Democrats reacted to McCain’s announcement with the same mix of relief and praise as they did after his surprising thumbs-down in July. The word “hero” lit up Twitter timelines, as Obamacare supporters likened McCain’s decision to his years as a prisoner of war in Vietnam.
Thank you @SenJohnMcCain for being a hero again and again and now AGAIN
— Jimmy Kimmel (@jimmykimmel) September 22, 2017
JOHN MCCAIN, AMERICAN HERO.
— Topher Spiro (@TopherSpiro) September 22, 2017
I literally have tears in my eyes.
On Capitol Hill, Democrats quickly called for a return to bipartisan negotiations to shore up the law’s shaky individual-market insurance exchanges. “John McCain shows the same courage in Congress that he showed when he was a naval aviator,” said the Senate minority leader, Charles Schumer. “I have assured Senator McCain that as soon as repeal is off the table, we Democrats are intent on resuming the bipartisan process.”

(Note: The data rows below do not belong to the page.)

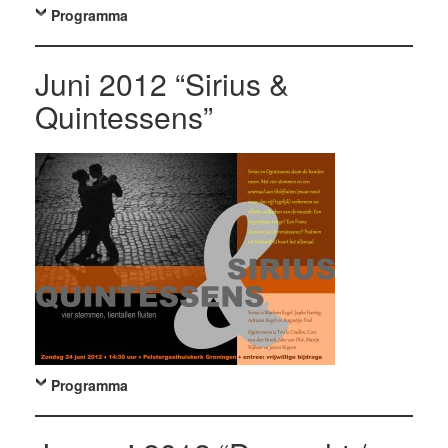
Programma
Juni 2012 “Sirius &
Quintessens”
Programma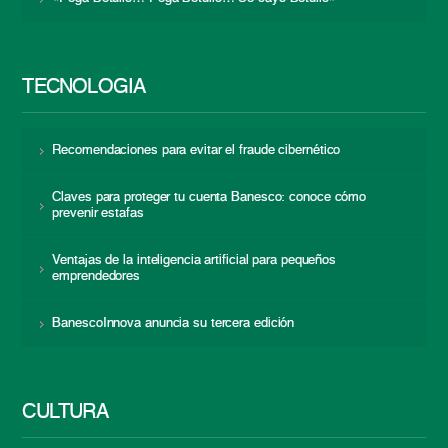
TECNOLOGÍA
Recomendaciones para evitar el fraude cibernético
Claves para proteger tu cuenta Banesco: conoce cómo
prevenir estafas
Ventajas de la inteligencia artificial para pequeños
emprendedores
BanescoInnova anuncia su tercera edición
CULTURA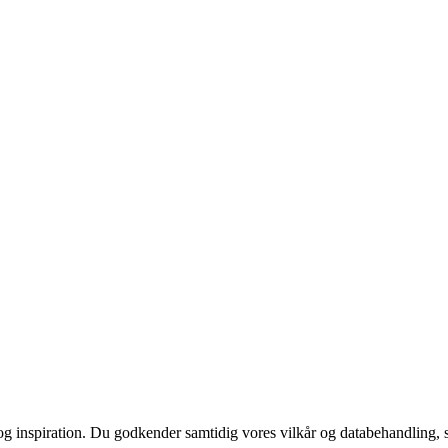
 og inspiration. Du godkender samtidig vores vilkår og databehandling, 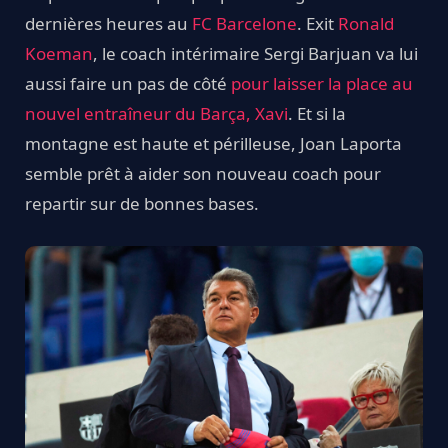
dernières heures au
FC Barcelone
. Exit
Ronald
Koeman
, le coach intérimaire Sergi Barjuan va lui
aussi faire un pas de côté
pour laisser la place au
nouvel entraîneur du Barça, Xavi
. Et si la
montagne est haute et périlleuse, Joan Laporta
semble prêt à aider son nouveau coach pour
repartir sur de bonnes bases.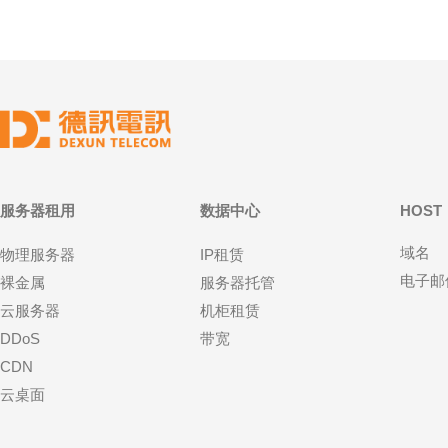
服务器租用
数据中心
HOST
域名
物理服务器
IP租赁
电子邮
裸金属
服务器托管
云服务器
机柜租赁
DDoS
带宽
CDN
云桌面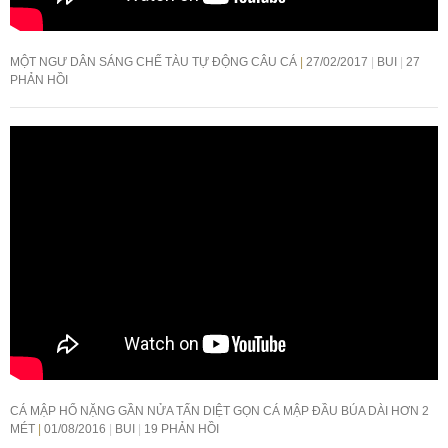
MỘT NGƯ DÂN SÁNG CHẾ TÀU TỰ ĐỘNG CÂU CÁ
27/02/2017
BUI
27
PHẢN HỒI
CÁ MẬP HỔ NẶNG GẦN NỬA TẤN DIỆT GỌN CÁ MẬP ĐẦU BÚA DÀI HƠN 2
MÉT
01/08/2016
BUI
19 PHẢN HỒI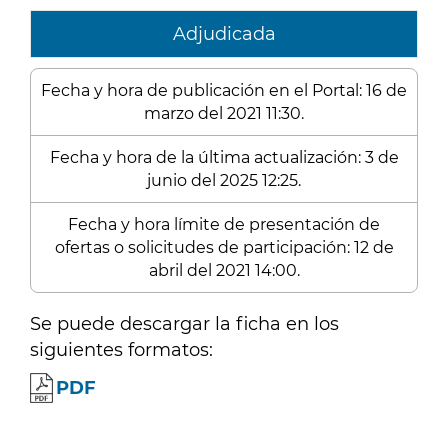
Adjudicada
Fecha y hora de publicación en el Portal: 16 de
marzo del 2021 11:30.
Fecha y hora de la última actualización: 3 de
junio del 2025 12:25.
Fecha y hora límite de presentación de
ofertas o solicitudes de participación: 12 de
abril del 2021 14:00.
Se puede descargar la ficha en los
siguientes formatos:
PDF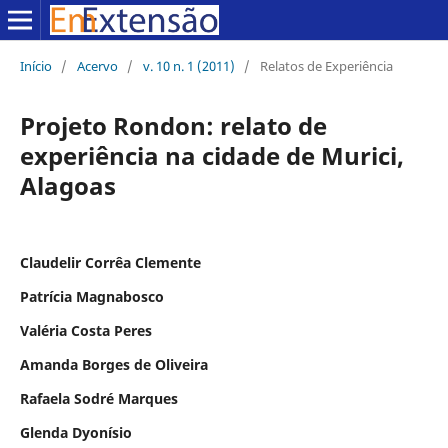
Início
/
Acervo
/
v. 10 n. 1 (2011)
/
Relatos de Experiência
Projeto Rondon: relato de
experiência na cidade de Murici,
Alagoas
Claudelir Corrêa Clemente
Patrícia Magnabosco
Valéria Costa Peres
Amanda Borges de Oliveira
Rafaela Sodré Marques
Glenda Dyonísio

But it was unclear what Republicans intended to do. There was no immediate word from McConnell on whether he would still bring up Graham-Cassidy for a vote next week that now is likely to fail. Meanwhile, Graham issued a statement saying that while he disagreed with McCain’s position, “My friendship with [McCain] is not based on how he votes but respect for how he’s lived his life and the person he is.” As for his bill, Graham said, “We press on.” But he did not lay out a path forward, either for the legislation he offered or for the GOP’s broader goal of repealing Obamacare—both of which appear, again, to be out of reach.